Monday 08 September 2008
by: Chang-Ran Kim and Tim Hepher, Reuters

Boeing employees prepare for what could be a long strike. (Photo: Getty Images)
Tokyo - Aerospace groups worldwide are preparing for what could be a lengthy strike at Boeing, and one of the aircraft manufacturer's biggest outside suppliers has lost no time in cutting production and working hours.
Three days after 27,000 Boeing machinists walked off the job, bringing assembly of the world's top-selling airliners to a halt, Spirit AeroSystems Holdings suspended its 2008 financial guidance Monday and said it was cutting volume on some Boeing products.
The former Boeing unit, based in Wichita, Kansas, is one of the world's largest suppliers of airframe structures. It said it had managed to get through a Boeing strike in 2005 by putting employees on a shorter workweek instead of stopping production.
It said it would once again revise its production and delivery schedule with a reduced workweek.

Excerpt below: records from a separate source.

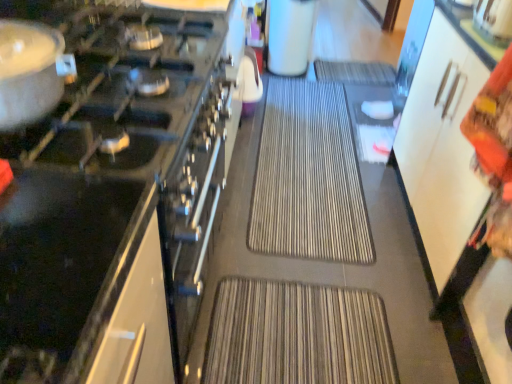 Question: Considering the relative positions of white matte coffee maker at upper center, the third appliance in the front-to-back sequence, and brown textured mat at center in the image provided, is white matte coffee maker at upper center, the third appliance in the front-to-back sequence, to the right of brown textured mat at center from the viewer's perspective?

Choices:
 (A) no
 (B) yes

Answer: (A)

Question: Is white matte coffee maker at upper center, which appears as the 2th appliance when viewed from the right, oriented away from brown textured mat at center?

Choices:
 (A) no
 (B) yes

Answer: (A)

Question: Is white matte coffee maker at upper center, the third appliance in the front-to-back sequence, further to camera compared to brown textured mat at center?

Choices:
 (A) no
 (B) yes

Answer: (B)

Question: From a real-world perspective, is white matte coffee maker at upper center, the third appliance ordered from the bottom, on brown textured mat at center?

Choices:
 (A) no
 (B) yes

Answer: (B)

Question: Is white matte coffee maker at upper center, acting as the first appliance starting from the back, thinner than brown textured mat at center?

Choices:
 (A) yes
 (B) no

Answer: (A)

Question: Does white matte coffee maker at upper center, which appears as the 2th appliance when viewed from the right, have a greater height compared to brown textured mat at center?

Choices:
 (A) no
 (B) yes

Answer: (B)

Question: Considering the relative sizes of matte silver pot at left and black glass cooktop at left, arranged as the first appliance when ordered from the bottom, in the image provided, is matte silver pot at left thinner than black glass cooktop at left, arranged as the first appliance when ordered from the bottom,?

Choices:
 (A) yes
 (B) no

Answer: (A)

Question: Is matte silver pot at left bigger than black glass cooktop at left, acting as the 3th appliance starting from the top?

Choices:
 (A) no
 (B) yes

Answer: (A)

Question: Is matte silver pot at left facing away from black glass cooktop at left, acting as the 3th appliance starting from the top?

Choices:
 (A) no
 (B) yes

Answer: (A)

Question: Can you confirm if matte silver pot at left is taller than black glass cooktop at left, arranged as the first appliance when ordered from the bottom?

Choices:
 (A) yes
 (B) no

Answer: (B)

Question: Is matte silver pot at left outside of black glass cooktop at left, arranged as the first appliance when ordered from the bottom?

Choices:
 (A) yes
 (B) no

Answer: (A)

Question: Is matte silver pot at left wider than black glass cooktop at left, the 3th appliance in the back-to-front sequence?

Choices:
 (A) yes
 (B) no

Answer: (B)

Question: Is metallic silver kettle at upper right, which appears as the 2th appliance when viewed from the top, further to the viewer compared to white matte coffee maker at upper center, the third appliance in the front-to-back sequence?

Choices:
 (A) no
 (B) yes

Answer: (A) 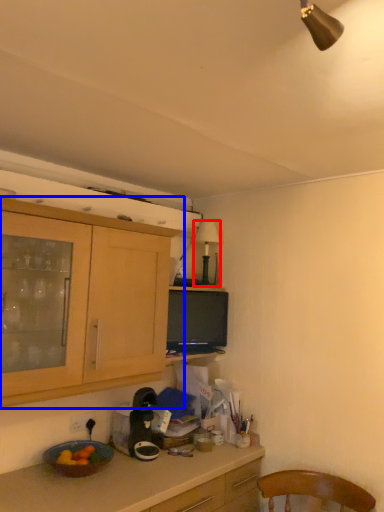 Question: Which object appears closest to the camera in this image, lamp (highlighted by a red box) or cabinetry (highlighted by a blue box)?

Choices:
 (A) lamp
 (B) cabinetry

Answer: (B) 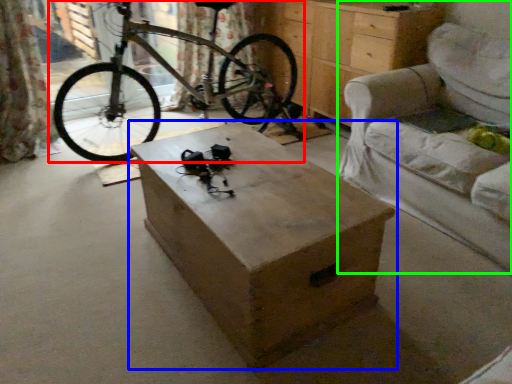 Question: Estimate the real-world distances between objects in this image. Which object is farther from bicycle (highlighted by a red box), table (highlighted by a blue box) or armchair (highlighted by a green box)?

Choices:
 (A) table
 (B) armchair

Answer: (B) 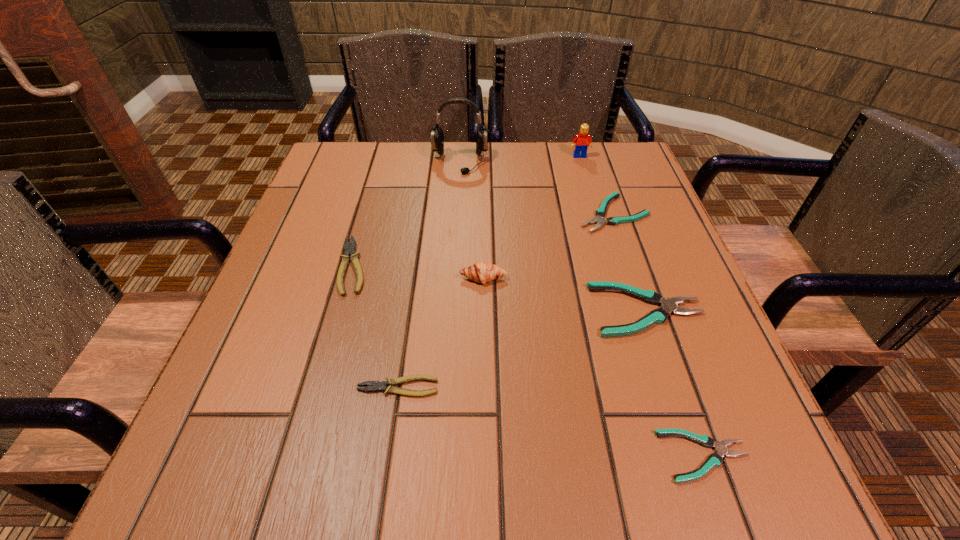 The width and height of the screenshot is (960, 540). I want to click on the right yellow pliers, so click(x=377, y=386).

Find the location of a particular element. This screenshot has height=540, width=960. the nearest teal pliers is located at coordinates (714, 460).

Image resolution: width=960 pixels, height=540 pixels. I want to click on the shortest pliers, so click(x=714, y=460).

This screenshot has height=540, width=960. In order to click on vacant area situated 0.400m with the microphone on the side of the headset in this screenshot , I will do `click(452, 293)`.

This screenshot has height=540, width=960. Find the location of `free location located on the front-facing side of the Lego`. free location located on the front-facing side of the Lego is located at coordinates (585, 173).

Locate an element on the screen. free space located on the front-facing side of the pastry is located at coordinates (484, 352).

You are a GUI agent. You are given a task and a screenshot of the screen. Output one action in this format:
    pyautogui.click(x=<x>, y=<y>)
    Task: Click on the vacant space situated on the back of the second farthest teal pliers
    
    Given the screenshot: What is the action you would take?
    pyautogui.click(x=619, y=229)

In order to click on blank space located on the right of the farther yellow pliers in this screenshot , I will do `click(443, 266)`.

This screenshot has height=540, width=960. I want to click on blank area located 0.060m on the front of the second biggest teal pliers, so click(x=626, y=253).

Find the location of `vacant space situated on the right of the nearer yellow pliers`. vacant space situated on the right of the nearer yellow pliers is located at coordinates (557, 387).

Economists have warned that the strike, which began Saturday, could affect businesses around the Seattle area, where Boeing's commercial assembly plants are located, and dent the U.S. economy by widening the trade deficit.
Shares in Boeing were up 0.4 percent, lagging well behind a global stock market rally, driven by the bailout of Fannie Mae and Freddie Mac.
Shares in EADS, parent of Airbus, Boeing's archrival, closed up 3.6 percent in Paris, exceeding the 3.2 percent rise in the benchmark CAC-40.
The strike by the International Association of Machinists and Aerospace Workers, their fourth in 20 years, threatens to cost Boeing $100 million a day in revenue and is expected to cause problems for many suppliers across the world in the increasingly global aerospace business.
"My big worry is that historically Boeing strikes tend to be protracted," said Howard Wheeldon, senior strategist at BGC Brokers in London.
Any prolonged strike will have a rapid effect on companies that produce parts and engines for existing models like the popular single-aisle 737 jet or the long-range 777, and could eventually push back the 787 Dreamliner, which has already been hit by delays.
Shares in Groupe Latècoëre, a French company that makes doors and other structural components for Boeing and Airbus, fell about 2 percent before recovering to close nearly unchanged.
Finmeccanica of Italy, whose Alenia unit is a major partner on the 787, fell 1 percent.
Boeing itself is cushioned by a $4.1 billion profit last year and a record $275 billion worth of commercial plane orders, but analysts say each day of the strike will shave a cent per share off its annual profits.
The machinists, Boeing's largest union, struck for 48 days in 1989, 69 days in 1995 and 28 days in 2005.
The machinists are protesting not only Boeing's contract offer but also what they see as plans to shift more jobs to non-union and foreign companies.
Some were angered by a union decision to allow two days of extra talks after an overwhelming strike vote.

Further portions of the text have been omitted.